Implications for Vertical SaaS
Jensen’s point on inference workloads resulting in 100x demand compared to pre-training or training around the Deepseek shock in Feb 2025 seems understated now. With the models being needed for various tasks at smaller parameter counts, more models will be used relying on inference to reason through tasks. This enables more on-device use cases (robotics, physical AI) and implies much more vertical specific payoffs.
Say you are a vertical SaaS company for life sciences like Kneat (readers of my twitter feed will know I’m a huge fan of this company…and for full disclosure an investor too). Kneat collects deep data and knowledge of how the systems, equipment, and processes in a plant work together to produce the product of the customer. This data is currently used by Kneat’s product team to synthesize better workflows for the customer and provide guidance on optimal processes. Now imagine pointing multiple small models at each of these use cases while enabling interaction with a larger model that understands how they all tie together. You can get “ICs” deeply focused on their task and executing optimal pathways while being able to consult with the “CTO” who can help give the global view of how those changes impact the rest of the workflows. This can be served at a decreasing cost to Kneat over time while also saving on human capital needed as the customer base and platform scales. Meanwhile, the customer benefits from having models specialized to their workflows and reasoning on their specific data to uncover insights and efficiencies that would require a team of highly paid consultants years to find out. All of this being stored in a “ReasoningBank” allows for auditability and knowledge dissemination by chatting with the model about how decisions were made and why those were considered to be optimal.

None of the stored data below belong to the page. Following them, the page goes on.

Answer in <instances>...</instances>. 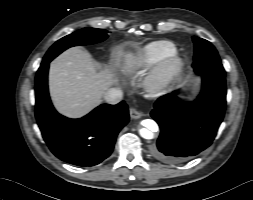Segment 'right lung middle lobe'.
Wrapping results in <instances>:
<instances>
[{"instance_id": "obj_1", "label": "right lung middle lobe", "mask_w": 253, "mask_h": 200, "mask_svg": "<svg viewBox=\"0 0 253 200\" xmlns=\"http://www.w3.org/2000/svg\"><path fill=\"white\" fill-rule=\"evenodd\" d=\"M107 37V31L104 29L84 28L78 30L63 37L52 45L43 60L54 59L69 47L98 43L105 40Z\"/></svg>"}]
</instances>
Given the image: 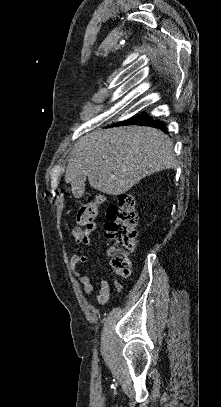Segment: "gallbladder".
Wrapping results in <instances>:
<instances>
[{
    "mask_svg": "<svg viewBox=\"0 0 221 407\" xmlns=\"http://www.w3.org/2000/svg\"><path fill=\"white\" fill-rule=\"evenodd\" d=\"M85 181H86V176H84V175H80L73 180L72 188L74 190L75 195H79L81 192H83L84 186H85Z\"/></svg>",
    "mask_w": 221,
    "mask_h": 407,
    "instance_id": "obj_1",
    "label": "gallbladder"
}]
</instances>
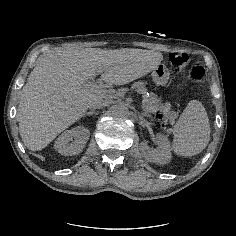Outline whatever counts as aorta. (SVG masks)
<instances>
[{"instance_id": "aorta-1", "label": "aorta", "mask_w": 236, "mask_h": 236, "mask_svg": "<svg viewBox=\"0 0 236 236\" xmlns=\"http://www.w3.org/2000/svg\"><path fill=\"white\" fill-rule=\"evenodd\" d=\"M112 115L116 118L124 119L129 115L128 107L123 103L116 104L112 107Z\"/></svg>"}]
</instances>
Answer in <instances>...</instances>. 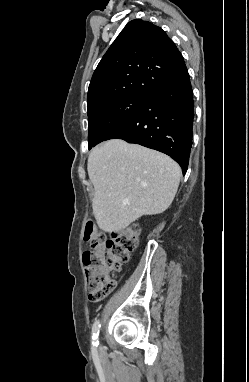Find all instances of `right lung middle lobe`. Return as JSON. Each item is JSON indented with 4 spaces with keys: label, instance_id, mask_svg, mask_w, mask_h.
I'll list each match as a JSON object with an SVG mask.
<instances>
[{
    "label": "right lung middle lobe",
    "instance_id": "1",
    "mask_svg": "<svg viewBox=\"0 0 249 382\" xmlns=\"http://www.w3.org/2000/svg\"><path fill=\"white\" fill-rule=\"evenodd\" d=\"M148 96L130 94L88 109L89 149L127 124L140 111Z\"/></svg>",
    "mask_w": 249,
    "mask_h": 382
}]
</instances>
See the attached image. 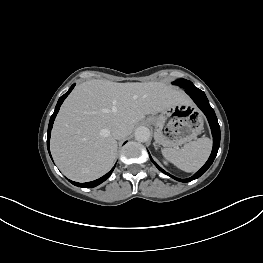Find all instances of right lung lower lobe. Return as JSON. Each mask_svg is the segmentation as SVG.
Instances as JSON below:
<instances>
[{
	"label": "right lung lower lobe",
	"mask_w": 263,
	"mask_h": 263,
	"mask_svg": "<svg viewBox=\"0 0 263 263\" xmlns=\"http://www.w3.org/2000/svg\"><path fill=\"white\" fill-rule=\"evenodd\" d=\"M75 84H73L70 89L63 95L59 98L58 100V103L55 107V111L54 113L52 114L51 118H50V122H49V126H48V136H47V147H48V151L50 153V150H49V140H50V134H51V129H52V126H53V122H54V119L56 117V114L58 113L59 109H60V106L61 104L63 103L64 99L69 95V93L72 91V89L74 88ZM51 156V155H50ZM115 167H113L107 174H105L103 177L97 179V180H94L92 182H87V183H83V184H80V183H77V182H72L75 186H82L83 188H92V187H95L99 184H101L102 182H104L113 172Z\"/></svg>",
	"instance_id": "98d812e1"
}]
</instances>
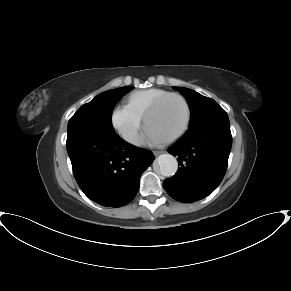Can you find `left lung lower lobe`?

Through those chats, the reasoning of the model can improve benefiting future decisions at a faster rate than human to human interaction would enable.
Margins with Vertical SaaS companies are going up as they find operating leverage through using AI products and as they can delight customers more readily with tailored insights & workflows at a fraction of the cost of the models they’re currently using to provide any AI features on the platforms. The data moat of the SaaS company operating in that vertical is more important with the reasoning and tool calling only as good as the data and process knowledge that the model is able to access.
So while horizontal SaaS especially in a new technology wave is always exciting, let’s not forget about vertical SaaS as they have clear tailwinds from model advancements coming their way in the near future.






Regarding the topic of the article, your points on AI boosting vertical SaaS were super insightful and got me really thinkin' about the future landscape. It makes me consider if the unique data moats for these vertical solutions also imply a greater initial effort in finetunig and domain adaptation, potentially slowing down adoption for smaller players at first.